[Saved data entries]
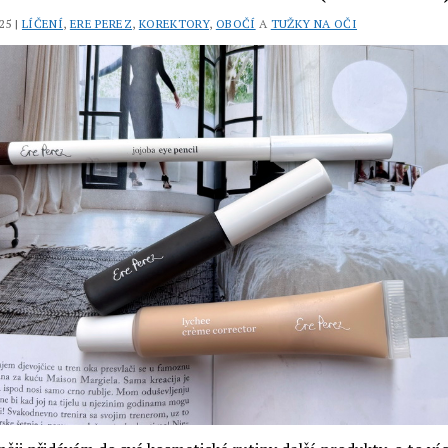
řasy
a
25 |
LÍČENÍ
,
ERE PEREZ
,
KOREKTORY
,
OBOČÍ
A
TUŽKY NA OČI
obočí
Magic
Wand
(recenze)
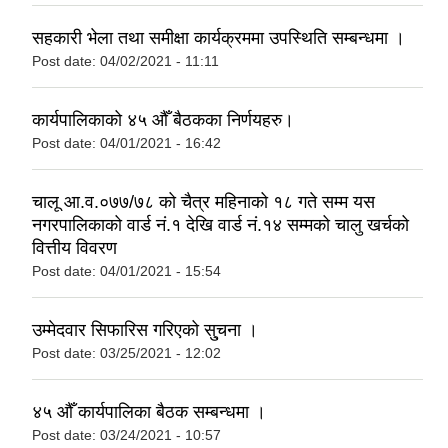
सहकारी भेला तथा समीक्षा कार्यक्रममा उपस्थिति सम्बन्धमा ।
Post date:
04/02/2021 - 11:11
कार्यपालिकाको ४५ औँ बैठकका निर्णयहरु।
Post date:
04/01/2021 - 16:42
चालू आ.व.०७७/७८ को चैत्र महिनाको १८ गते सम्म यस
नगरपालिकाको वार्ड नं.१ देखि वार्ड नं.१४ सम्मको चालु खर्चको
वित्तीय विवरण
Post date:
04/01/2021 - 15:54
उम्मेदवार सिफारिस गरिएको सु्चना ।
Post date:
03/25/2021 - 12:02
४५ औँ कार्यपालिका बैठक सम्बन्धमा ।
Post date:
03/24/2021 - 10:57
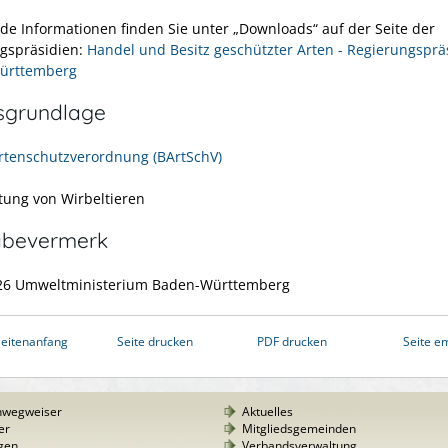
nde Informationen finden Sie unter „Downloads“ auf der Seite der
gspräsidien:
Handel und Besitz geschützter Arten -
Regierungsprä
ürttemberg
sgrundlage
tenschutzverordnung (BArtSchV)
ltung von Wirbeltieren
abevermerk
026 Umweltministerium Baden-Württemberg
eitenanfang
Seite drucken
PDF drucken
Seite e
nwegweiser
Aktuelles
er
Mitgliedsgemeinden
gen
Verbandsverwaltung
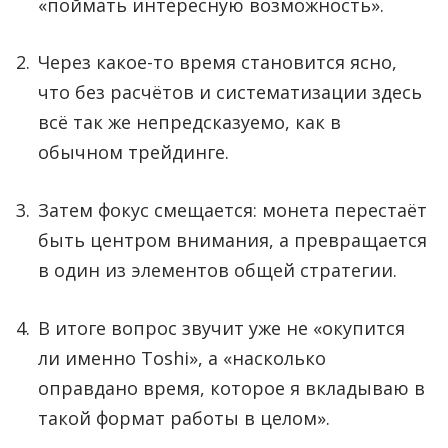
«поймать интересную возможность».
Через какое-то время становится ясно,
что без расчётов и систематизации здесь
всё так же непредсказуемо, как в
обычном трейдинге.
Затем фокус смещается: монета перестаёт
быть центром внимания, а превращается
в один из элементов общей стратегии.
В итоге вопрос звучит уже не «окупится
ли именно Toshi», а «насколько
оправдано время, которое я вкладываю в
такой формат работы в целом».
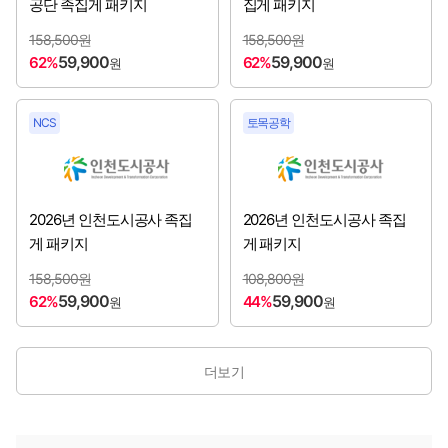
공단 족집게 패키지
집게 패키지
국가철도공단
[2026년 하반기 채용시작]
158,500원
158,500원
59,900
59,900
62%
62%
원
원
국립공원공단
[2026년 하반기 채용시작]
국민건강보험공단
NCS
토목공학
[2026년 하반기 채용시작]
국방과학연구소
[2026년 하반기 채용시작]
예금보험공사
2026년 인천도시공사 족집
2026년 인천도시공사 족집
[2026년 하반기 채용시작]
게 패키지
게 패키지
중소벤처기업진흥공단
[2026년 하반기 채용시작]
158,500원
108,800원
59,900
59,900
62%
44%
원
원
한국가스공사
[2026년 하반기 채용시작]
한국국토정보공사
[2026년 하반기 채용시작]
더보기
한국남부발전㈜
[2026년 하반기 채용시작]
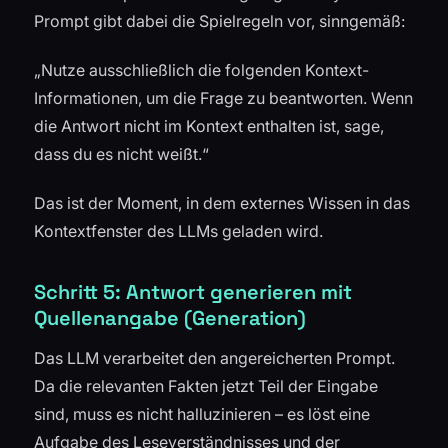
Prompt gibt dabei die Spielregeln vor, sinngemäß:
„Nutze ausschließlich die folgenden Kontext-
Informationen, um die Frage zu beantworten. Wenn
die Antwort nicht im Kontext enthalten ist, sage,
dass du es nicht weißt.“
Das ist der Moment, in dem externes Wissen in das
Kontextfenster des LLMs geladen wird.
Schritt 5: Antwort generieren mit
Quellenangabe (Generation)
Das LLM verarbeitet den angereicherten Prompt.
Da die relevanten Fakten jetzt Teil der Eingabe
sind, muss es nicht halluzinieren – es löst eine
Aufgabe des Leseverständnisses und der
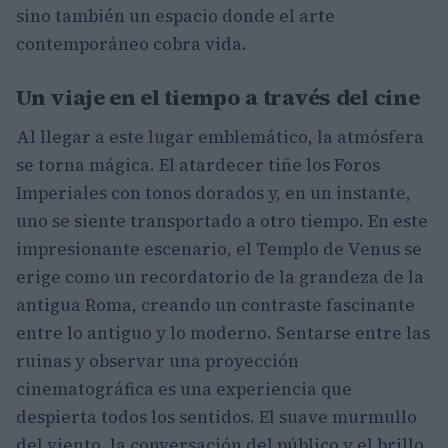
sino también un espacio donde el arte
contemporáneo cobra vida.
Un viaje en el tiempo a través del cine
Al llegar a este lugar emblemático, la atmósfera
se torna mágica. El atardecer tiñe los Foros
Imperiales con tonos dorados y, en un instante,
uno se siente transportado a otro tiempo. En este
impresionante escenario, el Templo de Venus se
erige como un recordatorio de la grandeza de la
antigua Roma, creando un contraste fascinante
entre lo antiguo y lo moderno. Sentarse entre las
ruinas y observar una proyección
cinematográfica es una experiencia que
despierta todos los sentidos. El suave murmullo
del viento, la conversación del público y el brillo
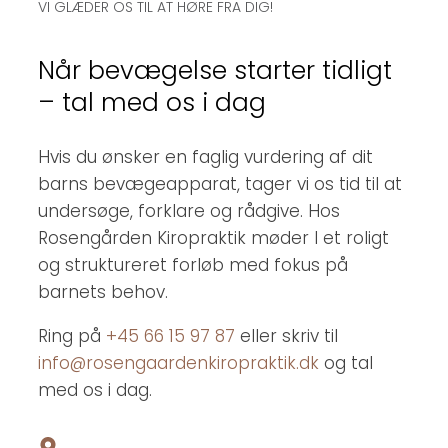
VI GLÆDER OS TIL AT HØRE FRA DIG!
Når bevægelse starter tidligt
– tal med os i dag
Hvis du ønsker en faglig vurdering af dit
barns bevægeapparat, tager vi os tid til at
undersøge, forklare og rådgive. Hos
Rosengården Kiropraktik møder I et roligt
og struktureret forløb med fokus på
barnets behov.
Ring på
+45 66 15 97 87
eller skriv til
info@rosengaardenkiropraktik.dk
og tal
med os i dag.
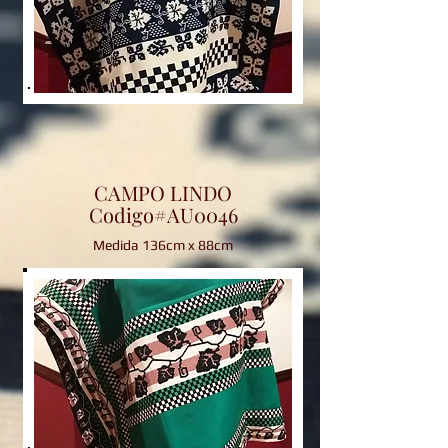
CAMPO LINDO
Codigo#AU0046
Medida 136cm x 88cm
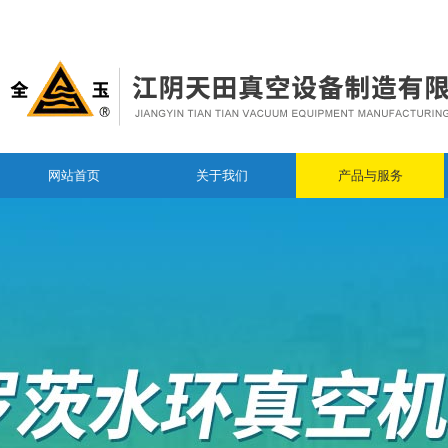
网站首页
关于我们
产品与服务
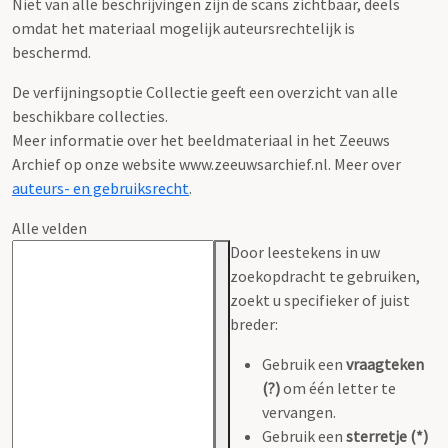
Niet van alle beschrijvingen zijn de scans zichtbaar, deels
omdat het materiaal mogelijk auteursrechtelijk is
beschermd.
De verfijningsoptie Collectie geeft een overzicht van alle
beschikbare collecties.
Meer informatie over het beeldmateriaal in het Zeeuws
Archief op onze website www.zeeuwsarchief.nl. Meer over
auteurs- en gebruiksrecht
.
Alle velden
Door leestekens in uw
zoekopdracht te gebruiken,
zoekt u specifieker of juist
breder:
Gebruik een
vraagteken
(?)
om één letter te
vervangen.
Gebruik een
sterretje (*)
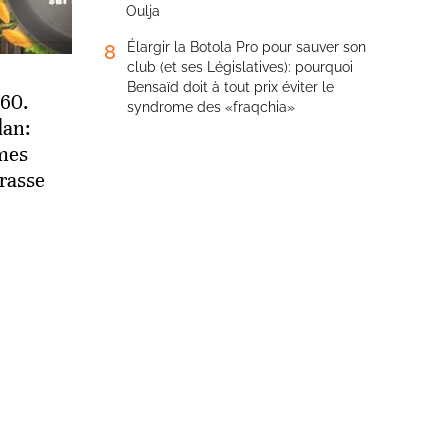
Oulja
Élargir la Botola Pro pour sauver son
8
club (et ses Législatives): pourquoi
Bensaïd doit à tout prix éviter le
360.
syndrome des «fraqchia»
dan:
mes
rasse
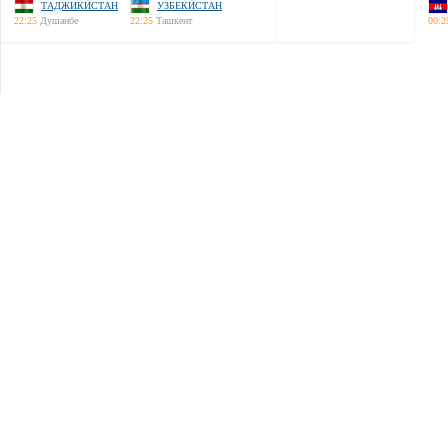
ТАДЖИКИСТАН
УЗБЕКИСТАН
22:25
Душанбе
22:25
Ташкент
00:2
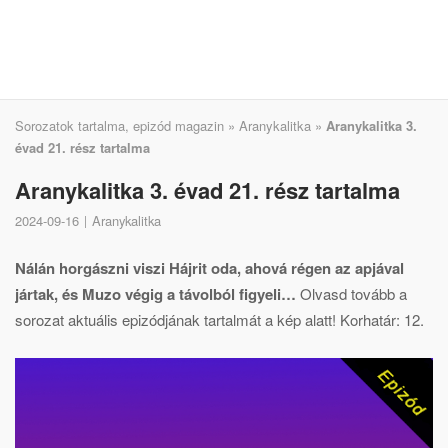
Sorozatok tartalma, epizód magazin
»
Aranykalitka
»
Aranykalitka 3.
évad 21. rész tartalma
Aranykalitka 3. évad 21. rész tartalma
2024-09-16
Aranykalitka
Nálán horgászni viszi Hájrit oda, ahová régen az apjával
jártak, és Muzo végig a távolból figyeli…
Olvasd tovább a
sorozat aktuális epizódjának tartalmát a kép alatt! Korhatár: 12.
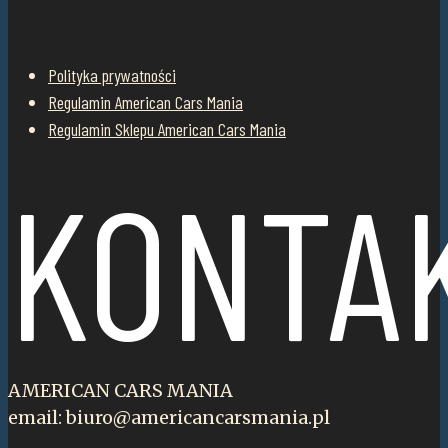
Polityka prywatności
Regulamin American Cars Mania
Regulamin Sklepu American Cars Mania
KONTA
AMERICAN CARS MANIA
email: biuro@americancarsmania.pl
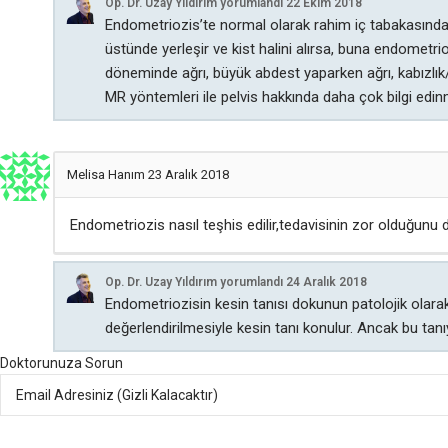
Op. Dr. Uzay Yıldırım
yorumlandı
22 Ekim 2018
Endometriozis’te normal olarak rahim iç tabakasınd
üstünde yerleşir ve kist halini alırsa, buna endometri
döneminde ağrı, büyük abdest yaparken ağrı, kabızlık/i
MR yöntemleri ile pelvis hakkında daha çok bilgi 
Melisa Hanım
23 Aralık 2018
Endometriozis nasıl teşhis edilir,tedavisinin zor olduğunu
Op. Dr. Uzay Yıldırım
yorumlandı
24 Aralık 2018
Endometriozisin kesin tanısı dokunun patolojik olara
değerlendirilmesiyle kesin tanı konulur. Ancak bu tan
Doktorunuza Sorun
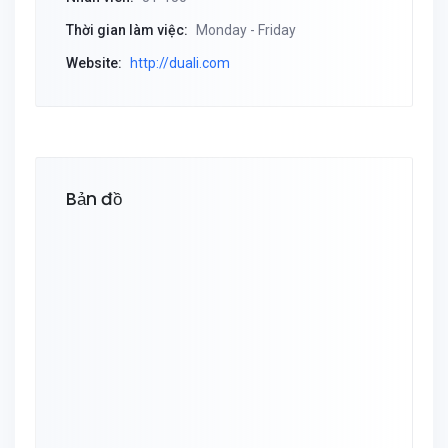
Thời gian làm việc:
Monday - Friday
Website:
http://duali.com
Bản đồ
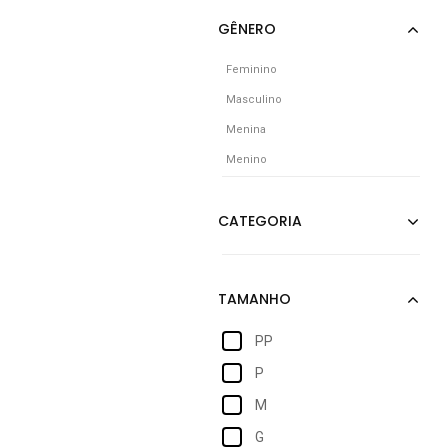
Feminino
Masculino
Menina
Menino
PP
P
M
G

▸ **Work instructions**
Your answer should be the lines above from the one that contains "Bensaïd doit à tout prix éviter le" through the last, set down exactly, with the pictures removed.

▸ **Exercise response**
Bensaïd doit à tout prix éviter le
360.
syndrome des «fraqchia»
dan:
mes
rasse
ТАДЖИКИСТАН
УЗБЕКИСТАН
22:25
Душанбе
22:25
Ташкент
00:2
Sorozatok tartalma, epizód magazin
»
Aranykalitka
»
Aranykalitka 3.
évad 21. rész tartalma
Aranykalitka 3. évad 21. rész tartalma
2024-09-16
Aranykalitka
Nálán horgászni viszi Hájrit oda, ahová régen az apjával
jártak, és Muzo végig a távolból figyeli…
Olvasd tovább a
sorozat aktuális epizódjának tartalmát a kép alatt! Korhatár: 12.
Polityka prywatności
Regulamin American Cars Mania
Regulamin Sklepu American Cars Mania
KONTA
AMERICAN CARS MANIA
email: biuro@americancarsmania.pl
Op. Dr. Uzay Yıldırım
yorumlandı
22 Ekim 2018
Endometriozis’te normal olarak rahim iç tabakasınd
üstünde yerleşir ve kist halini alırsa, buna endometri
döneminde ağrı, büyük abdest yaparken ağrı, kabızlık/i
MR yöntemleri ile pelvis hakkında daha çok bilgi 
Melisa Hanım
23 Aralık 2018
Endometriozis nasıl teşhis edilir,tedavisinin zor olduğunu
Op. Dr. Uzay Yıldırım
yorumlandı
24 Aralık 2018
Endometriozisin kesin tanısı dokunun patolojik olara
değerlendirilmesiyle kesin tanı konulur. Ancak bu tan
Doktorunuza Sorun
Thời gian làm việc:
Monday - Friday
Website:
http://duali.com
Bản đồ
Feminino
Masculino
Menina
Menino
PP
P
M
G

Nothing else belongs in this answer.